DC Days...Teach Me Patience...

This past week, myself and three other teachers took a group of 32 students to Washington, DC on a 4-day field trip.

The Washington Memorial

Now…let’s recap here. I teach 7th grade Language Arts at a primarily African-American, economically challenged middle school. Most of my students had never been to the nation’s capitol before. Several were the first in their families to go. And a few were leaving the perimeter of Atlanta, GA for the first time in their lives. To say that the trip was a bit emotional would be a gross understatement.

We visited the usual sites like the Mall of Memorials, Arlington Cemetery and Union Station. But we were also sure to include places like the Holocaust Memorial, Frederick Douglass’s House and Madame Tussuad’s. Overall, it was one of the most rewarding things I have ever done.

Getting ready to see Frederick Douglass's home--it was amazing!

Douglass's house--dope by even today's standards

Changing of the Guard at the Tomb of the Unknown Soldier

Now for the honest part! (The other part was honest but there were more feelings than merely proud).

Let me begin this tirade by saying…I hate adults!!! Yes. This is extremely backwards. Most people bitch and gripe about the children and how frustrating they can be. But that isn’t what makes me hate my job. When a dumb ass 12 year old starts acting like a dumb ass 12 year old, I think to myself, ”Hmmm…that seems about right…because they ARE a dumb ass 12 year old.” This I can rationalize. This I can handle.

But when grown ups act like dumb ass 12 year olds, I’m pretty much guaranteed to lose my mind! The teachers on this trip were utterly ridiculous. Having students wait for hours on the bus while they shopped for souvenirs. Cancelling excursions that the kids had been looking forward to in lieu of what they wanted to do themselves (see: going back to the hotel for a nap). By the end of the trip I can confidently say that everyone was feeling my wrath. A few people escaped a scathing cuss out due to the close proximity of children, but all were not so lucky.

I was beyond livid. I mean I was seeing everything in shades of red and refusing to even be so much a civil by the end of the trip.

While teaching was not my first choice of careers, I still take what I do very seriously. I love my students. Yes, I imagine myself strangling them for most of each day, but I still really want to impact them and I really do love them. For the span of one year, they are my babies. I have exactly one year to prepare them for a world that will be outside of my influence for the rest of their lives. I take this job to heart. And it really gets under my skin when I deal with people who don't understand how precious that is.

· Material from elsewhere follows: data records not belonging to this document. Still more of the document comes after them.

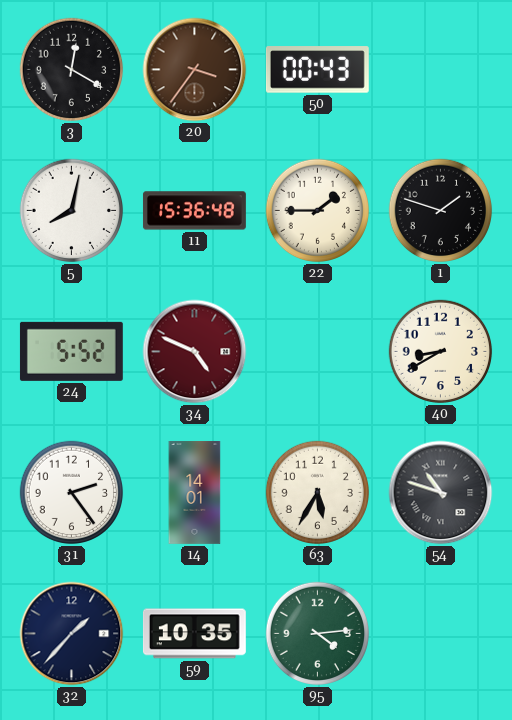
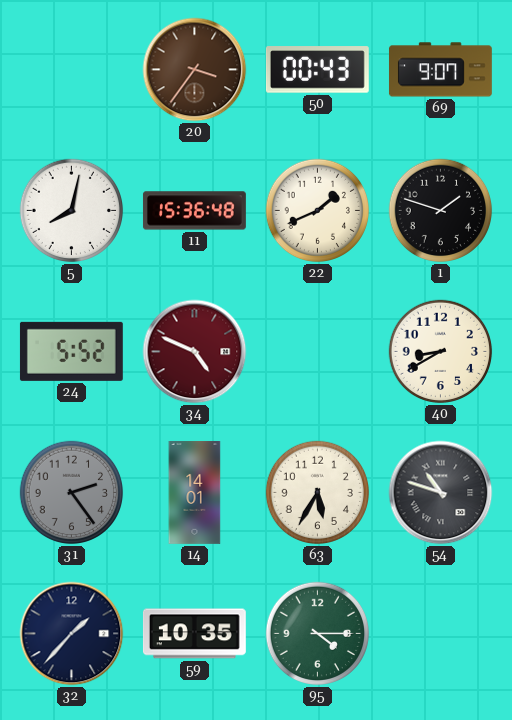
3: 12:20 -> none
69: none -> 9:07
22: 1:45 -> 1:41
31 dial: white -> grey
95: 4:14 -> 4:15
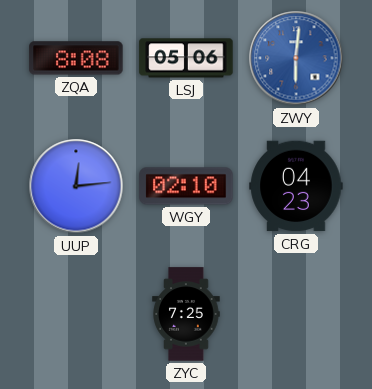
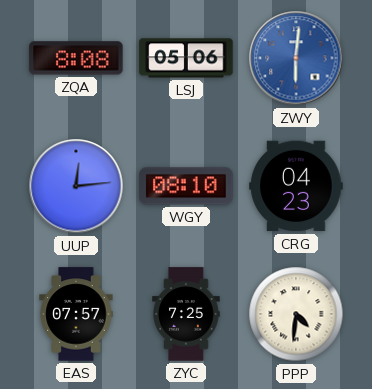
WGY: 02:10 -> 08:10
EAS: none -> 07:57
PPP: none -> 4:31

Think of it this way (note to my fellow auxiliares that may not plan to be career educators and especially those that do): If a student sits in front of you for an entire year and they are angry, hurting, neglected, or under-challenged and you do not care, act, or even notice, and that kid later becomes depressed, homeless, non-productive or even abusive/suicidal/homicidal, then you must acknowledge that this is partially your fault. I do stress partially. But there was a moment, somewhere in that year, where you had an opportunity. An opportunity to care, act, and notice. 

Lincoln Memorial

Arlington Cemetery--this was the first time that being in a cemetery didn't make me want to hurl lol

So the lesson I have learned that I hope to apply to Spain: Travel in small groups. Make sure that those you travel with have the same goals in mind or at least are willing to not infringe on your travel plans. Have an exit strategy if things start to get aggravating. Remember at all times, no matter that you are not the lead teacher, to care, act, and notice the children that you work with.

Either way… I survived and thanks to some amazing kids, I will be leaving American public schools with some beautiful memories.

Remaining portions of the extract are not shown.